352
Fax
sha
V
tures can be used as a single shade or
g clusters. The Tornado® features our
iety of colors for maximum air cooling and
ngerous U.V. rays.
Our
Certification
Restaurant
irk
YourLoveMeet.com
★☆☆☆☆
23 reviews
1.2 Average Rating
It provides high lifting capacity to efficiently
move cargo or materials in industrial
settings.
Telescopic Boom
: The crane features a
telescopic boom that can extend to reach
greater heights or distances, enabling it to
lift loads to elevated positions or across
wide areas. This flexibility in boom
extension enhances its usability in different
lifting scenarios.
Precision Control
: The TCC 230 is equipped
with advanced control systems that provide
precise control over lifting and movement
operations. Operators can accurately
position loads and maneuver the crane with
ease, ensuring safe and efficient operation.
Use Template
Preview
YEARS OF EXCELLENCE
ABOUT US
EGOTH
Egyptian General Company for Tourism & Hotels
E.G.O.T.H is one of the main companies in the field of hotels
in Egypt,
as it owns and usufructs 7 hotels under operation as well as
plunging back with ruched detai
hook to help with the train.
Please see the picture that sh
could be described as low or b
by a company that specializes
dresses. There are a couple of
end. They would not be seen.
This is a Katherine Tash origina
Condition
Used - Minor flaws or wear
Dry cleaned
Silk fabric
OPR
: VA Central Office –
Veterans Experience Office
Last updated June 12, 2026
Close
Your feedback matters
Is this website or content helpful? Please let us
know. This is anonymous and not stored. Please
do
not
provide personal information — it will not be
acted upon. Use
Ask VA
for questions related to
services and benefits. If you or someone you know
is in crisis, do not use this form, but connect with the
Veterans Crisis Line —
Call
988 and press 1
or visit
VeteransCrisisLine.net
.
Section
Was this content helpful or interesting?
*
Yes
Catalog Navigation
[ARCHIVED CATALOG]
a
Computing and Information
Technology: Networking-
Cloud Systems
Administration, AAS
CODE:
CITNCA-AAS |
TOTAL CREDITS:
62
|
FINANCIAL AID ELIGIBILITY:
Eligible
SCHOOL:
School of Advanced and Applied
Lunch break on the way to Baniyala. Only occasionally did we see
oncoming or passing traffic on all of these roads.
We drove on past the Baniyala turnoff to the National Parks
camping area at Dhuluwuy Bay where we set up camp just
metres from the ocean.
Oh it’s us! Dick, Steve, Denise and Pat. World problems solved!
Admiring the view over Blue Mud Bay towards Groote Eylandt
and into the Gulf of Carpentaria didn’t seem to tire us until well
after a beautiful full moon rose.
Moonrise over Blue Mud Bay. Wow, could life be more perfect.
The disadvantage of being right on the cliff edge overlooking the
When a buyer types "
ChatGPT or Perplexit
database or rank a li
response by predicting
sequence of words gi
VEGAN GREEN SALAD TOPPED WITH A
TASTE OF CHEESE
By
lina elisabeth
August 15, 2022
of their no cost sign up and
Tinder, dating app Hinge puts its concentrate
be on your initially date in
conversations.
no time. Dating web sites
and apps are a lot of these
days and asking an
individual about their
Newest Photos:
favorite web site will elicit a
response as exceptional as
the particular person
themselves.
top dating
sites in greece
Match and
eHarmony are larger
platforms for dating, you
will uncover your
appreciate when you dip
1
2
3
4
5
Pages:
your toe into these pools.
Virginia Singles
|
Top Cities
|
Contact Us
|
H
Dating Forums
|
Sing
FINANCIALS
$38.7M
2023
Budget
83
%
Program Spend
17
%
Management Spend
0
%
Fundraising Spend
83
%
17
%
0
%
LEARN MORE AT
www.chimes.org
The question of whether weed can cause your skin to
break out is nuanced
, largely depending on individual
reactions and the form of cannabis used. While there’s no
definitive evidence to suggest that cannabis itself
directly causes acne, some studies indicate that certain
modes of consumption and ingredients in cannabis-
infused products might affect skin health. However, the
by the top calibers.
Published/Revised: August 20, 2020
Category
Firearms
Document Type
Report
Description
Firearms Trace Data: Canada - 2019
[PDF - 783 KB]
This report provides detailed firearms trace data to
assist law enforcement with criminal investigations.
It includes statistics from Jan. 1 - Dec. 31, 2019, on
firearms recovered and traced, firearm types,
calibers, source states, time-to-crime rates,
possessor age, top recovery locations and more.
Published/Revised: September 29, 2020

▸ Exercise description: Transcribe every record above word for word.

▸ Expected answer:
352
Fax
sha
V
tures can be used as a single shade or
g clusters. The Tornado® features our
iety of colors for maximum air cooling and
ngerous U.V. rays.
Our
Certification
Restaurant
irk
YourLoveMeet.com
★☆☆☆☆
23 reviews
1.2 Average Rating
It provides high lifting capacity to efficiently
move cargo or materials in industrial
settings.
Telescopic Boom
: The crane features a
telescopic boom that can extend to reach
greater heights or distances, enabling it to
lift loads to elevated positions or across
wide areas. This flexibility in boom
extension enhances its usability in different
lifting scenarios.
Precision Control
: The TCC 230 is equipped
with advanced control systems that provide
precise control over lifting and movement
operations. Operators can accurately
position loads and maneuver the crane with
ease, ensuring safe and efficient operation.
Use Template
Preview
YEARS OF EXCELLENCE
ABOUT US
EGOTH
Egyptian General Company for Tourism & Hotels
E.G.O.T.H is one of the main companies in the field of hotels
in Egypt,
as it owns and usufructs 7 hotels under operation as well as
plunging back with ruched detai
hook to help with the train.
Please see the picture that sh
could be described as low or b
by a company that specializes
dresses. There are a couple of
end. They would not be seen.
This is a Katherine Tash origina
Condition
Used - Minor flaws or wear
Dry cleaned
Silk fabric
OPR
: VA Central Office –
Veterans Experience Office
Last updated June 12, 2026
Close
Your feedback matters
Is this website or content helpful? Please let us
know. This is anonymous and not stored. Please
do
not
provide personal information — it will not be
acted upon. Use
Ask VA
for questions related to
services and benefits. If you or someone you know
is in crisis, do not use this form, but connect with the
Veterans Crisis Line —
Call
988 and press 1
or visit
VeteransCrisisLine.net
.
Section
Was this content helpful or interesting?
*
Yes
Catalog Navigation
[ARCHIVED CATALOG]
a
Computing and Information
Technology: Networking-
Cloud Systems
Administration, AAS
CODE:
CITNCA-AAS |
TOTAL CREDITS:
62
|
FINANCIAL AID ELIGIBILITY:
Eligible
SCHOOL:
School of Advanced and Applied
Lunch break on the way to Baniyala. Only occasionally did we see
oncoming or passing traffic on all of these roads.
We drove on past the Baniyala turnoff to the National Parks
camping area at Dhuluwuy Bay where we set up camp just
metres from the ocean.
Oh it’s us! Dick, Steve, Denise and Pat. World problems solved!
Admiring the view over Blue Mud Bay towards Groote Eylandt
and into the Gulf of Carpentaria didn’t seem to tire us until well
after a beautiful full moon rose.
Moonrise over Blue Mud Bay. Wow, could life be more perfect.
The disadvantage of being right on the cliff edge overlooking the
When a buyer types "
ChatGPT or Perplexit
database or rank a li
response by predicting
sequence of words gi
VEGAN GREEN SALAD TOPPED WITH A
TASTE OF CHEESE
By
lina elisabeth
August 15, 2022
of their no cost sign up and
Tinder, dating app Hinge puts its concentrate
be on your initially date in
conversations.
no time. Dating web sites
and apps are a lot of these
days and asking an
individual about their
Newest Photos:
favorite web site will elicit a
response as exceptional as
the particular person
themselves.
top dating
sites in greece
Match and
eHarmony are larger
platforms for dating, you
will uncover your
appreciate when you dip
1
2
3
4
5
Pages:
your toe into these pools.
Virginia Singles
|
Top Cities
|
Contact Us
|
H
Dating Forums
|
Sing
FINANCIALS
$38.7M
2023
Budget
83
%
Program Spend
17
%
Management Spend
0
%
Fundraising Spend
83
%
17
%
0
%
LEARN MORE AT
www.chimes.org
The question of whether weed can cause your skin to
break out is nuanced
, largely depending on individual
reactions and the form of cannabis used. While there’s no
definitive evidence to suggest that cannabis itself
directly causes acne, some studies indicate that certain
modes of consumption and ingredients in cannabis-
infused products might affect skin health. However, the
by the top calibers.
Published/Revised: August 20, 2020
Category
Firearms
Document Type
Report
Description
Firearms Trace Data: Canada - 2019
[PDF - 783 KB]
This report provides detailed firearms trace data to
assist law enforcement with criminal investigations.
It includes statistics from Jan. 1 - Dec. 31, 2019, on
firearms recovered and traced, firearm types,
calibers, source states, time-to-crime rates,
possessor age, top recovery locations and more.
Published/Revised: September 29, 2020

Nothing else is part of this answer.